[Stored items from a collection]
<<<<
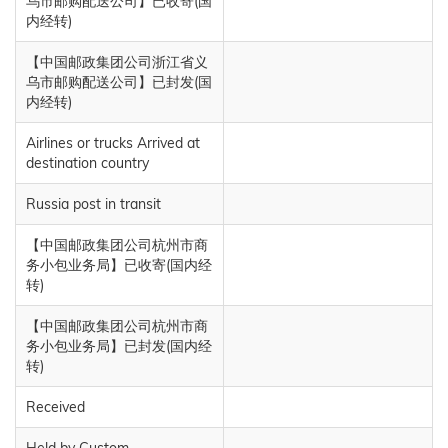
乌市邮购配送公司】已收寄(国
内经转)
【中国邮政集团公司浙江省义
乌市邮购配送公司】已封发(国
内经转)
Airlines or trucks Arrived at
destination country
Russia post in transit
【中国邮政集团公司杭州市商
务小包业务局】已收寄(国内经
转)
【中国邮政集团公司杭州市商
务小包业务局】已封发(国内经
转)
Received
Held by Custom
>>>>
Your answer must be the line containing "Airlines or trucks Arrived at" and every line after it through the end of the records above, reproduced exactly and alone.

Airlines or trucks Arrived at
destination country
Russia post in transit
【中国邮政集团公司杭州市商
务小包业务局】已收寄(国内经
转)
【中国邮政集团公司杭州市商
务小包业务局】已封发(国内经
转)
Received
Held by Custom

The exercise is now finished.